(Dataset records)
+ + + + +

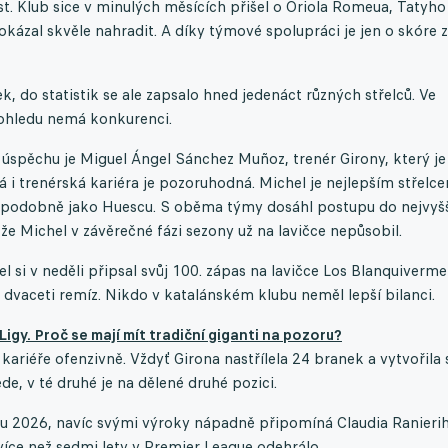
. Klub sice v minulých měsících přišel o Oriola Romeua, Tatyho
kázal skvěle nahradit. A díky týmové spolupráci je jen o skóre 
, do statistik se ale zapsalo hned jedenáct různých střelců. Ve
 ohledu nemá konkurenci.
 úspěchu je Miguel Ángel Sánchez Muñoz, trenér Girony, který je
 trenérská kariéra je pozoruhodná. Michel je nejlepším střelc
dl podobně jako Huescu. S oběma týmy dosáhl postupu do nejvyš
 že Michel v závěrečné fázi sezony už na lavičce nepůsobil.
 si v neděli připsal svůj 100. zápas na lavičce Los Blanquiverme
 dvaceti remíz. Nikdo v katalánském klubu neměl lepší bilanci.
Ligy. Proč se mají mít tradiční giganti na pozoru?
ariéře ofenzivně. Vždyť Girona nastřílela 24 branek a vytvořila 
ede, v té druhé je na dělené druhé pozici.
u 2026, navíc svými výroky nápadně připomíná Claudia Ranierih
více než sedmi lety v Premier League odehrálo.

+ + + + +

_What is expected_
Write out once more the lines above beginning at the line with "dvaceti remíz. Nikdo"; continue through the final line and stop there.

_Answer section_
 dvaceti remíz. Nikdo v katalánském klubu neměl lepší bilanci.
Ligy. Proč se mají mít tradiční giganti na pozoru?
ariéře ofenzivně. Vždyť Girona nastřílela 24 branek a vytvořila 
ede, v té druhé je na dělené druhé pozici.
u 2026, navíc svými výroky nápadně připomíná Claudia Ranierih
více než sedmi lety v Premier League odehrálo.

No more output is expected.